» PROBLEM DESCRIPTION:
Filter the entries down to the lines containing "welcoming", and copy those lines.

[Stored data entries]
○ ○ ○ ○ ○

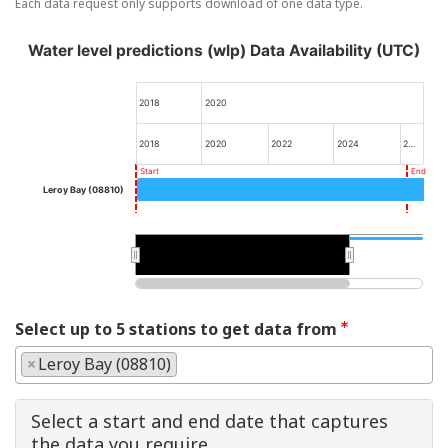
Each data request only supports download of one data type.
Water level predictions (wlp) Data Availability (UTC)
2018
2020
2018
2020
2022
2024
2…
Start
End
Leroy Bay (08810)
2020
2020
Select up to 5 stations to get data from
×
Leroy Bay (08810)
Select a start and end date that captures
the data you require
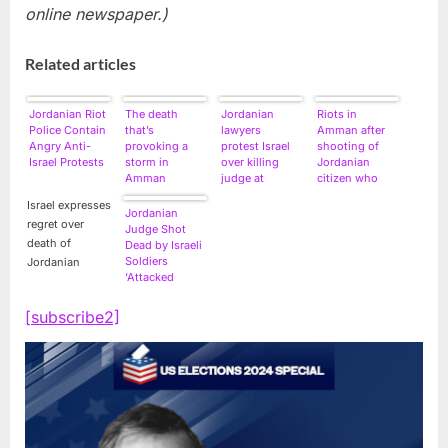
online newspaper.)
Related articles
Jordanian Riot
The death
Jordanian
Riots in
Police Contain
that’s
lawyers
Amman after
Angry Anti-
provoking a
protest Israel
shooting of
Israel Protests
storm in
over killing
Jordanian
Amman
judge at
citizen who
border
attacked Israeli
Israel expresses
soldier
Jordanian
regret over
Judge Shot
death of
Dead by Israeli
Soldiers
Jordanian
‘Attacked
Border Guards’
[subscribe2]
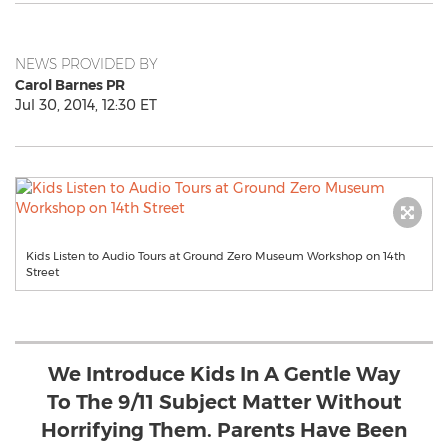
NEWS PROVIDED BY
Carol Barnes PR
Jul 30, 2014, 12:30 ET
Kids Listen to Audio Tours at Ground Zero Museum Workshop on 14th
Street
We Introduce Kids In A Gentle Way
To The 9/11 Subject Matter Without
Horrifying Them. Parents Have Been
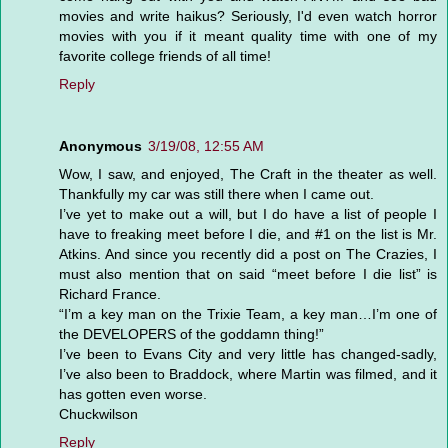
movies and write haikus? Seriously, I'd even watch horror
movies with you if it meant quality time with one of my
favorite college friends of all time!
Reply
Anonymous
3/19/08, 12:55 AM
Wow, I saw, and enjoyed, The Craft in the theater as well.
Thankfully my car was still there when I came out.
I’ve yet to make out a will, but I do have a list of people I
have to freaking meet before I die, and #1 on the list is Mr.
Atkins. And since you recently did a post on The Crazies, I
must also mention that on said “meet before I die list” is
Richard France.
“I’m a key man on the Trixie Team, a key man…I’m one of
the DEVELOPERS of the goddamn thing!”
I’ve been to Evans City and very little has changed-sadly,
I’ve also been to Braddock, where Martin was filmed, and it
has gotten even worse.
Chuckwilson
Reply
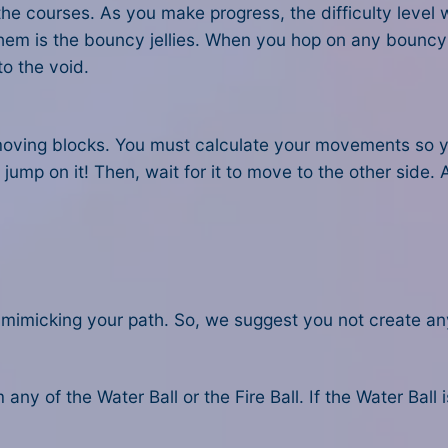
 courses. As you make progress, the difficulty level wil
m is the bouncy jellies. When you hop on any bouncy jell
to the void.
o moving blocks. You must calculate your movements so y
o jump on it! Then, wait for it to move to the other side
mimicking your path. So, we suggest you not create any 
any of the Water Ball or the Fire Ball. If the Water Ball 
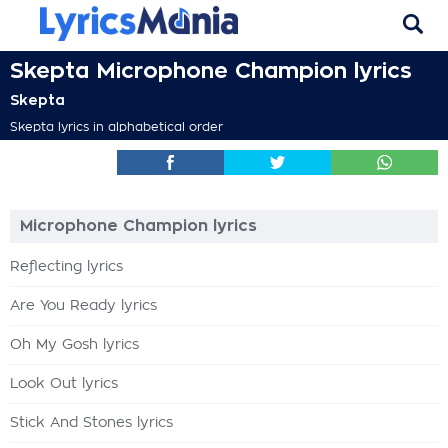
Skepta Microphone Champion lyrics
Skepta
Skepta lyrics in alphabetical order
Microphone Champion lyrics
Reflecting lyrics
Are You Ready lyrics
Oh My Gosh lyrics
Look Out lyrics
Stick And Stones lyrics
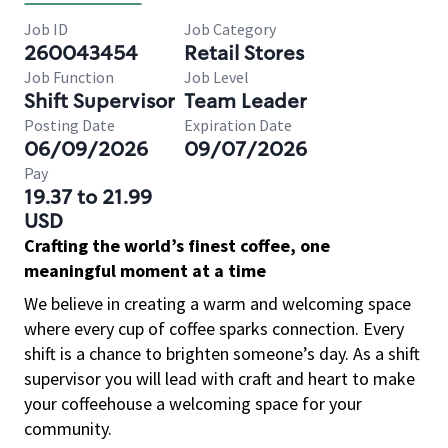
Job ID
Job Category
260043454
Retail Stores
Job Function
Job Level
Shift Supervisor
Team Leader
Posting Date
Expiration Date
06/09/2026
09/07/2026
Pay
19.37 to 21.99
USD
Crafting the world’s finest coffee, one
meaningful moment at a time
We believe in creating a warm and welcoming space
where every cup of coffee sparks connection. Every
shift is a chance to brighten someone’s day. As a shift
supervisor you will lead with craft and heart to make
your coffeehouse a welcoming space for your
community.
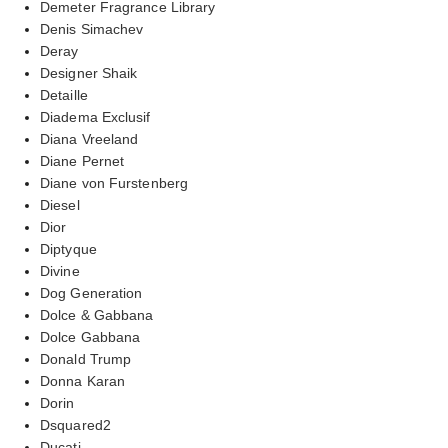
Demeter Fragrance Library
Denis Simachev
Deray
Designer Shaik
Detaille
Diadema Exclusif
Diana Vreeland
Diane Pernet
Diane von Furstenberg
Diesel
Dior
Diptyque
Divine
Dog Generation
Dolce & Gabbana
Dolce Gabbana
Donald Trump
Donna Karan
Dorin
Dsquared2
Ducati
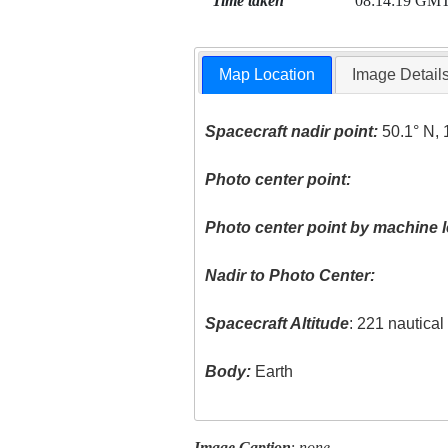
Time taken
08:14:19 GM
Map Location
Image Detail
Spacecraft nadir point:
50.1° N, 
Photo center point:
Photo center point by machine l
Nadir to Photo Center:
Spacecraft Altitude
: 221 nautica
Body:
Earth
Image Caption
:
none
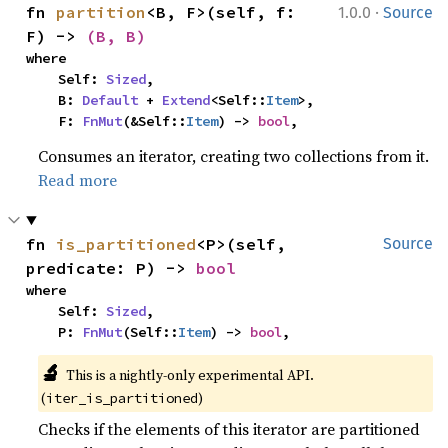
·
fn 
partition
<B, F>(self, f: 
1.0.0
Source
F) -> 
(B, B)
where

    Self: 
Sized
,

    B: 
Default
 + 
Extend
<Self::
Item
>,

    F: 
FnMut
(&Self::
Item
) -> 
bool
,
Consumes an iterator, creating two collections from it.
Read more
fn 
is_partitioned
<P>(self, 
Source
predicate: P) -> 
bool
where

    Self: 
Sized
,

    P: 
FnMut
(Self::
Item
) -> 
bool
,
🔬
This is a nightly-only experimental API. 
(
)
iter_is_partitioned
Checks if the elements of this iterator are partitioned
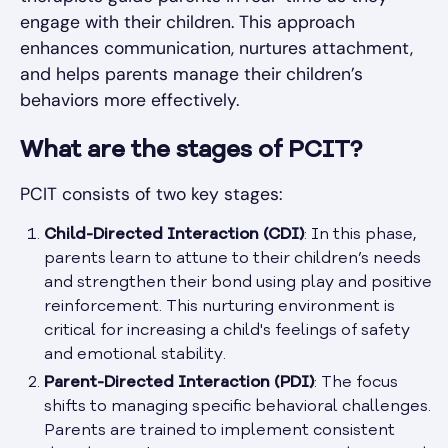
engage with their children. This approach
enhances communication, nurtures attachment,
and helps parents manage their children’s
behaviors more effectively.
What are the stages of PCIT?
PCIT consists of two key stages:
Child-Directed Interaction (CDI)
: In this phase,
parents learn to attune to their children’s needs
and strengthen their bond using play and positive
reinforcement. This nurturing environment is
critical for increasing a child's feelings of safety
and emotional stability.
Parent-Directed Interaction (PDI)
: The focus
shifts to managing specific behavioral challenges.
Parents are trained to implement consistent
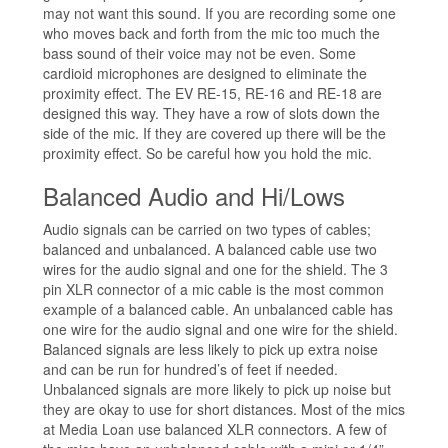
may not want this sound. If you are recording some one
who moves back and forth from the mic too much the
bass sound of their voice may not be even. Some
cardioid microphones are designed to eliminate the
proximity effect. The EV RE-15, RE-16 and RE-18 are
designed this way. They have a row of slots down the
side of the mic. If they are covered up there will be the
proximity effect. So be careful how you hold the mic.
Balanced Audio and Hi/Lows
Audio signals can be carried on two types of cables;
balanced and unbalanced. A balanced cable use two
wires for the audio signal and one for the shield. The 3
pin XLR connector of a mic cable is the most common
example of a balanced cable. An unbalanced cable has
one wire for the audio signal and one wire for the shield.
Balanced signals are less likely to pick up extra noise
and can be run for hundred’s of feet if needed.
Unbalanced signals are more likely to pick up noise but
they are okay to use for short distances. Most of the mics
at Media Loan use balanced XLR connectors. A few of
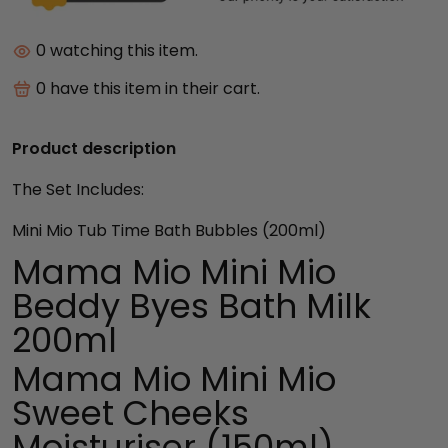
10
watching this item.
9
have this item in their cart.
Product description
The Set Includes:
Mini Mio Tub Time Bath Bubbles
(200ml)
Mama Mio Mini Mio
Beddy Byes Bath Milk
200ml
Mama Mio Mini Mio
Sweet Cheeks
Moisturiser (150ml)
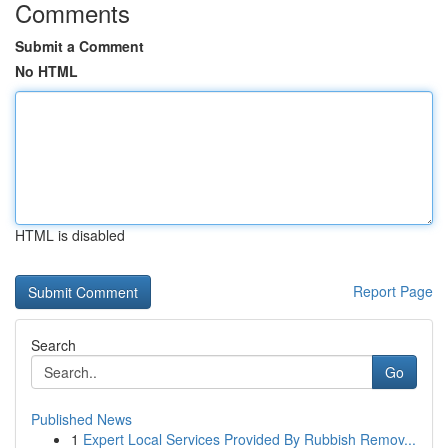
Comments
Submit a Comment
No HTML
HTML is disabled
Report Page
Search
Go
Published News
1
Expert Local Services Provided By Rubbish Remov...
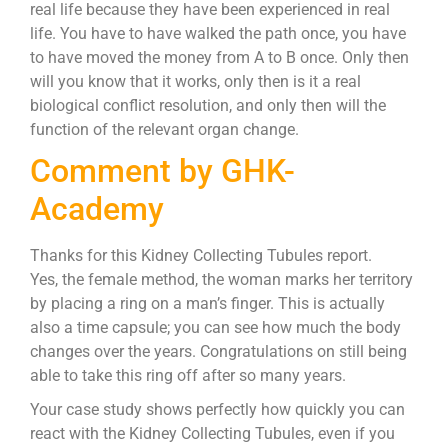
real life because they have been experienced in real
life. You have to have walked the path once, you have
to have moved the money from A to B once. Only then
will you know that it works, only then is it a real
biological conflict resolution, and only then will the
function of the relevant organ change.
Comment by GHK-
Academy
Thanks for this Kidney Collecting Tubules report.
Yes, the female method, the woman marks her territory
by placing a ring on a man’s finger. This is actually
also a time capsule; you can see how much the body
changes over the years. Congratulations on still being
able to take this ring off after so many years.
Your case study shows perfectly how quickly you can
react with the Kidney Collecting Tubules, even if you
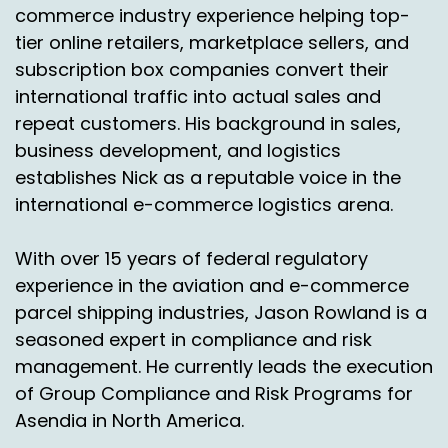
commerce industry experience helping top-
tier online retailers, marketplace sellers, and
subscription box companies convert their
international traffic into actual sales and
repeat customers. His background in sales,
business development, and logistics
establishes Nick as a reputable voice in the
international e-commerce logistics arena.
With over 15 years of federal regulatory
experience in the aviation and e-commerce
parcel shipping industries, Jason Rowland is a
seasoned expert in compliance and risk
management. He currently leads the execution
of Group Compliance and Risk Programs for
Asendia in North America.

○ ○ ○ ○ ○

» OUTPUT OF THE EXERCISE:
We believe in creating a warm and welcoming space
your coffeehouse a welcoming space for your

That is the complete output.